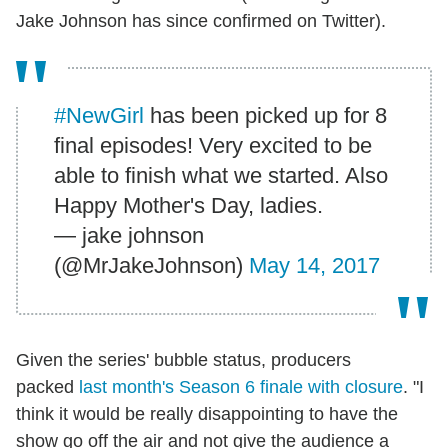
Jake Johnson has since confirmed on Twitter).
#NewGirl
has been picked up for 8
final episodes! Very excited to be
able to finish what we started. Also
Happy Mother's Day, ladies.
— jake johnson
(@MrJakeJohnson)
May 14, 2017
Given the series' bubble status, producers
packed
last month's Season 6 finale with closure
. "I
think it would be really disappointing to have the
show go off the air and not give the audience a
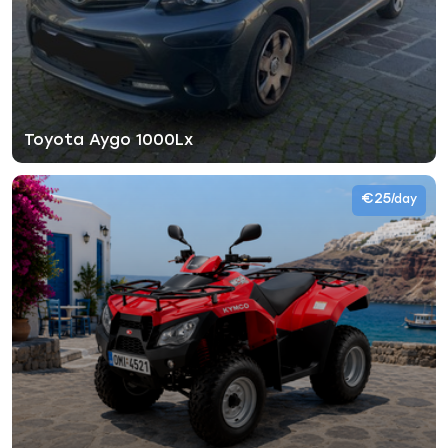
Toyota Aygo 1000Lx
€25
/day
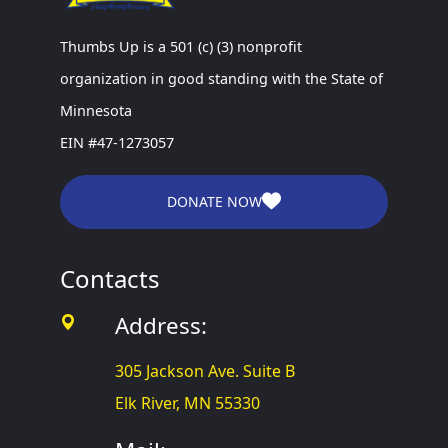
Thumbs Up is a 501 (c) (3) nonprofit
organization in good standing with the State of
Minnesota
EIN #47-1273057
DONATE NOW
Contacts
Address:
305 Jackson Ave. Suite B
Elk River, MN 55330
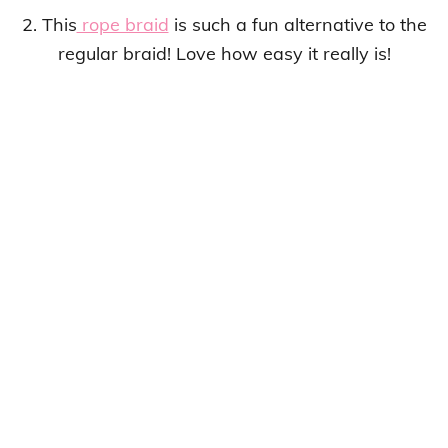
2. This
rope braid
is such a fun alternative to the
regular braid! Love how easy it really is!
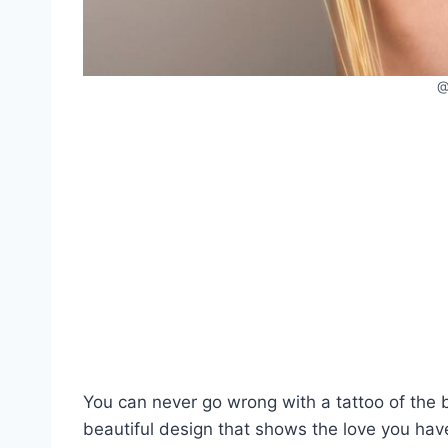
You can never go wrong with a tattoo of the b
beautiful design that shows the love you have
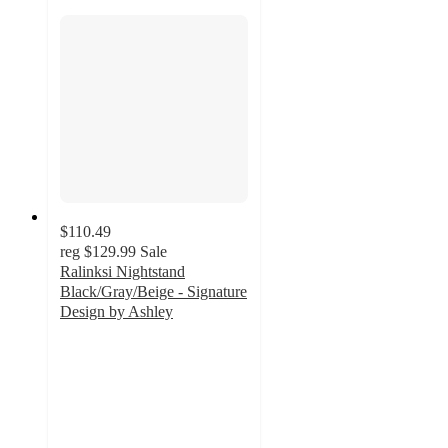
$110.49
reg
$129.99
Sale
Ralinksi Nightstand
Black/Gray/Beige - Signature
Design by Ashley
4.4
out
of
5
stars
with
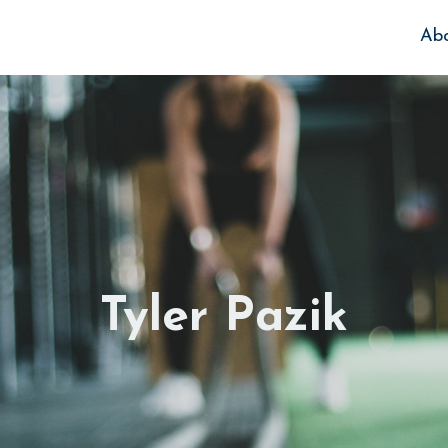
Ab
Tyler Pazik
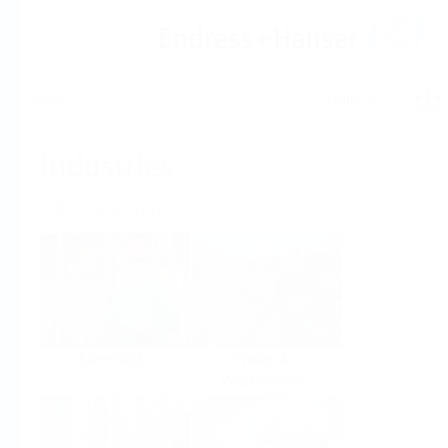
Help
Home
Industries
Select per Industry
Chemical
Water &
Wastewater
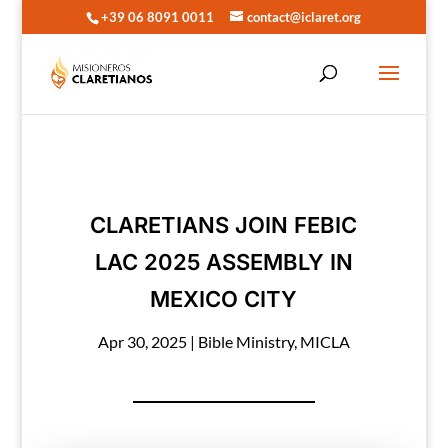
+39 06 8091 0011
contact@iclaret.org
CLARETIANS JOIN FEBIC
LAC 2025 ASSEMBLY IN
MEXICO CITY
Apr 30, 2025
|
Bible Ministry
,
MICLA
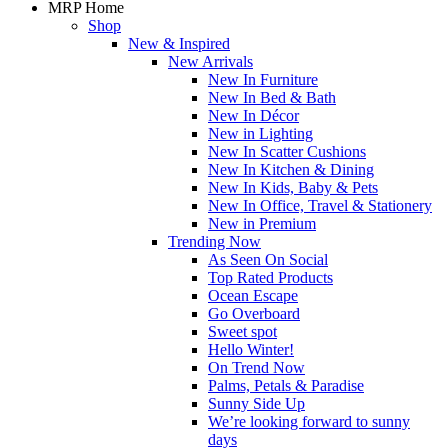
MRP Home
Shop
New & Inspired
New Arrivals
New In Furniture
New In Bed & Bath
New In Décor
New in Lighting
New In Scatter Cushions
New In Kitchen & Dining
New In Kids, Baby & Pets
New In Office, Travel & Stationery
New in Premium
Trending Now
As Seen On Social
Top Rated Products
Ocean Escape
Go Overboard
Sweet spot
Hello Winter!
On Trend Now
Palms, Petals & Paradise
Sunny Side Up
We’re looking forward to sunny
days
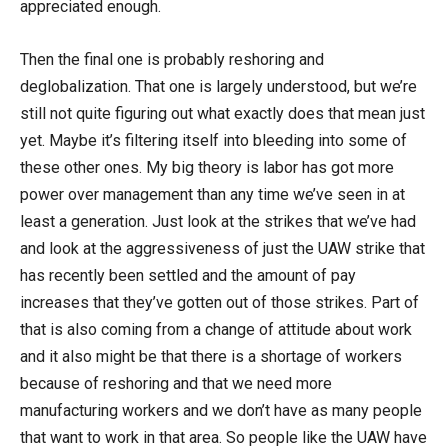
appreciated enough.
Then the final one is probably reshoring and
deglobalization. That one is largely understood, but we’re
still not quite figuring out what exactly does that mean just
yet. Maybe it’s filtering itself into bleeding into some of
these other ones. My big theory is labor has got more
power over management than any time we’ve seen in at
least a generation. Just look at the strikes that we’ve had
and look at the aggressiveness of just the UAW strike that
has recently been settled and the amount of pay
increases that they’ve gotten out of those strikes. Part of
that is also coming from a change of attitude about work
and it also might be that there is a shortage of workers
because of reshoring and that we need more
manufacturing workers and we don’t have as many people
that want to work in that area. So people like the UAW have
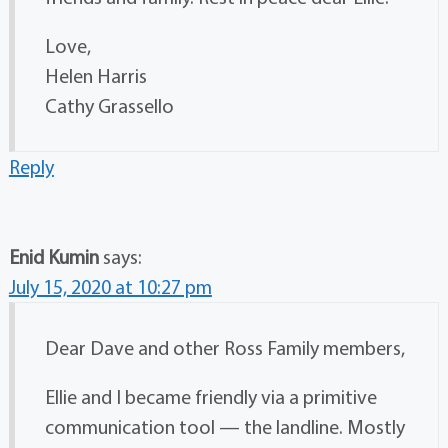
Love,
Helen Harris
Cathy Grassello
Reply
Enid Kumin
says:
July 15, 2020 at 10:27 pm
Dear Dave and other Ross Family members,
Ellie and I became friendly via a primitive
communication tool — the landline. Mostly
------------------------------------------------------------
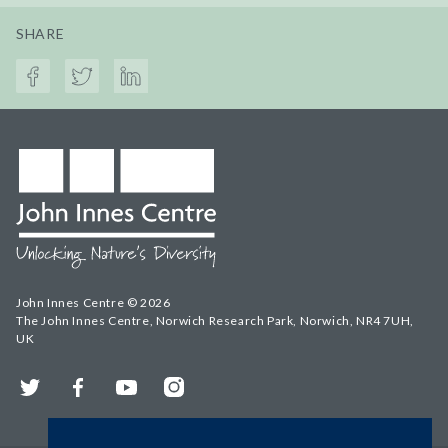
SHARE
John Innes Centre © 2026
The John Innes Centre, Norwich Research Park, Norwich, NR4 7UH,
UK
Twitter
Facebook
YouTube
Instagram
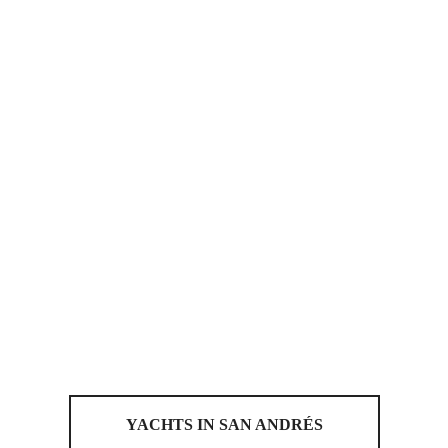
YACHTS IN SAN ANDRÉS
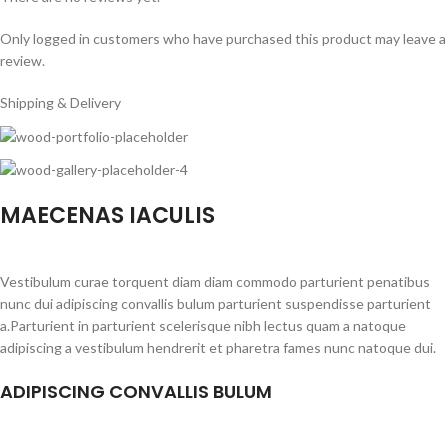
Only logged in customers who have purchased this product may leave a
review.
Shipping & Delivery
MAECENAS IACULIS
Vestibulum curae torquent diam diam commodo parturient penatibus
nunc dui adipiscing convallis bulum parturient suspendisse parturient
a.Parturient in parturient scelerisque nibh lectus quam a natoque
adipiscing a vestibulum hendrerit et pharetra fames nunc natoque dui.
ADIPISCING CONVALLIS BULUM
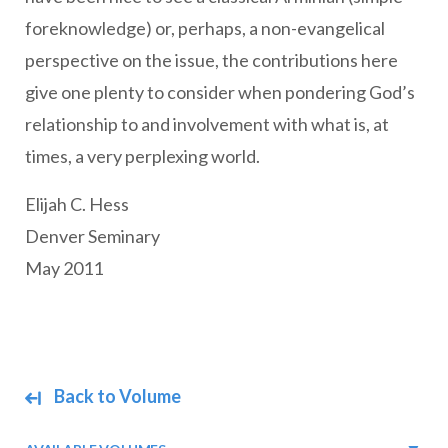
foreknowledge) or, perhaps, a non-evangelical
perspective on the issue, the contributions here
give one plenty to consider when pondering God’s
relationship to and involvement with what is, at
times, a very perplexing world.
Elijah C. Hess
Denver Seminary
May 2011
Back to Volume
------------------------------------------------------------
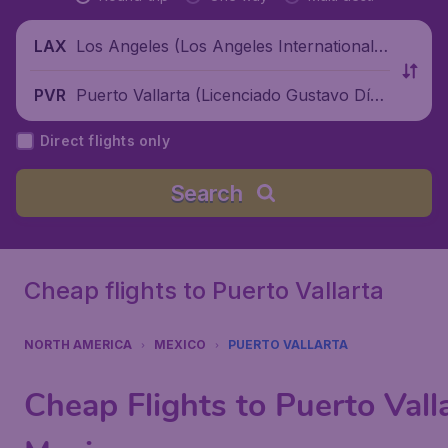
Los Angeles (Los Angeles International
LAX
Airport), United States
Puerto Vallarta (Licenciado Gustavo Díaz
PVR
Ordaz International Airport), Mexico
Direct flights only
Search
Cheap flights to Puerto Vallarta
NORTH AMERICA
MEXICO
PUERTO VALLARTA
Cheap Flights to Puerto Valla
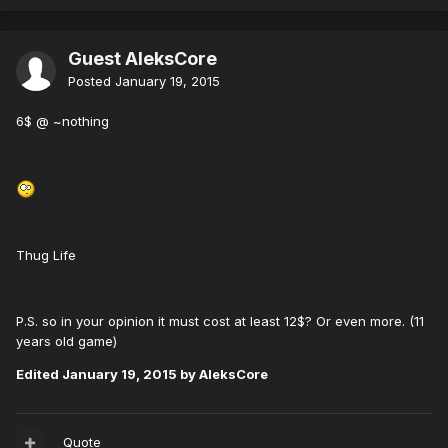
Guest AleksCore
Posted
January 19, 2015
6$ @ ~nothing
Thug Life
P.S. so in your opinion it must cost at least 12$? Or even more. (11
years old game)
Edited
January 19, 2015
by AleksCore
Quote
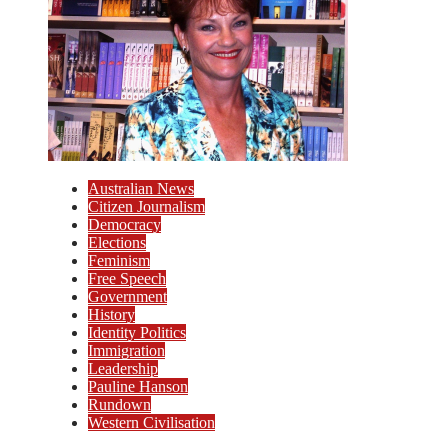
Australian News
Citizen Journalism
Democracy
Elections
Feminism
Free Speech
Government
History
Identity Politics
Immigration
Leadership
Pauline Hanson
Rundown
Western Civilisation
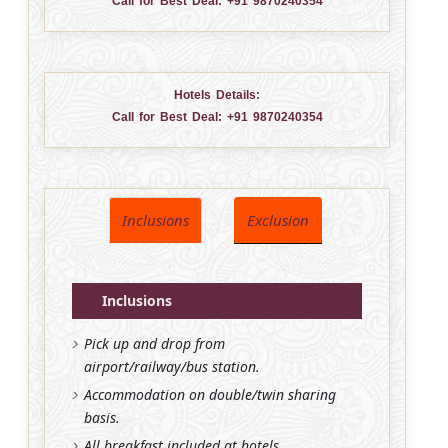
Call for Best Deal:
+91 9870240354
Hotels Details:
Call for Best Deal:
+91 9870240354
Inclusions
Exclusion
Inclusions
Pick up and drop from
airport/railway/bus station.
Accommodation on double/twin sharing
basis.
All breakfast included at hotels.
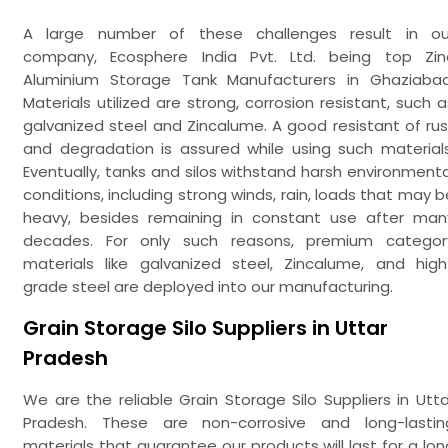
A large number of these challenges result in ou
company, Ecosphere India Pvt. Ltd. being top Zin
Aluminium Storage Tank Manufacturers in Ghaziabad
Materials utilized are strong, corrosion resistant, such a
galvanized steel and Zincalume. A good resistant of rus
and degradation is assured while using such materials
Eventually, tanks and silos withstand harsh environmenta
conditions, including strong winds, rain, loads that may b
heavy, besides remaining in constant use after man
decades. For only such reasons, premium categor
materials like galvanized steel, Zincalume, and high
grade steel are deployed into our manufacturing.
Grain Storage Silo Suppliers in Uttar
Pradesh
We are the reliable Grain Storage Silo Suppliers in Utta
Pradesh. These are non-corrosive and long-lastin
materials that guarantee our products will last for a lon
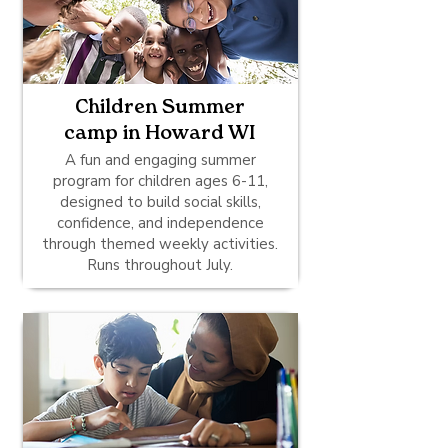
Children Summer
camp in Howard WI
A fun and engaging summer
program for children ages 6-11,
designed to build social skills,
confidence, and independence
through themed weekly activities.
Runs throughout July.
------------------------------------------------------------
=== EXERCISE REQUIREMENTS ===
Could you repeat, exactly, only the lines above starting at the one that has "show go off" and stopping after the one that has "power over management", without the pictures?

=== ANSWER TO THIS TASK ===
show go off the air and not give the audience a
Toyota Aygo 1000Lx
€25
/day
Thumbs Up is a 501 (c) (3) nonprofit
organization in good standing with the State of
Minnesota
EIN #47-1273057
DONATE NOW
Contacts
Address:
305 Jackson Ave. Suite B
Elk River, MN 55330
2. This
rope braid
is such a fun alternative to the
regular braid! Love how easy it really is!
You can never go wrong with a tattoo of the b
beautiful design that shows the love you have
$110.49
reg
$129.99
Sale
Ralinksi Nightstand
Black/Gray/Beige - Signature
Design by Ashley
4.4
out
of
5
stars
with
Ab
Tyler Pazik
Help
Home
Industries
Select per Industry
Chemical
Water &
Wastewater
+39 06 8091 0011
contact@iclaret.org
CLARETIANS JOIN FEBIC
LAC 2025 ASSEMBLY IN
MEXICO CITY
Apr 30, 2025
|
Bible Ministry
,
MICLA
MRP Home
Shop
New & Inspired
New Arrivals
New In Furniture
New In Bed & Bath
New In Décor
New in Lighting
New In Scatter Cushions
New In Kitchen & Dining
New In Kids, Baby & Pets
New In Office, Travel & Stationery
New in Premium
Trending Now
As Seen On Social
Top Rated Products
Ocean Escape
Go Overboard
Sweet spot
Hello Winter!
On Trend Now
Palms, Petals & Paradise
Sunny Side Up
We’re looking forward to sunny
days
appreciated enough.
Then the final one is probably reshoring and
deglobalization. That one is largely understood, but we’re
still not quite figuring out what exactly does that mean just
yet. Maybe it’s filtering itself into bleeding into some of
these other ones. My big theory is labor has got more
power over management than any time we’ve seen in at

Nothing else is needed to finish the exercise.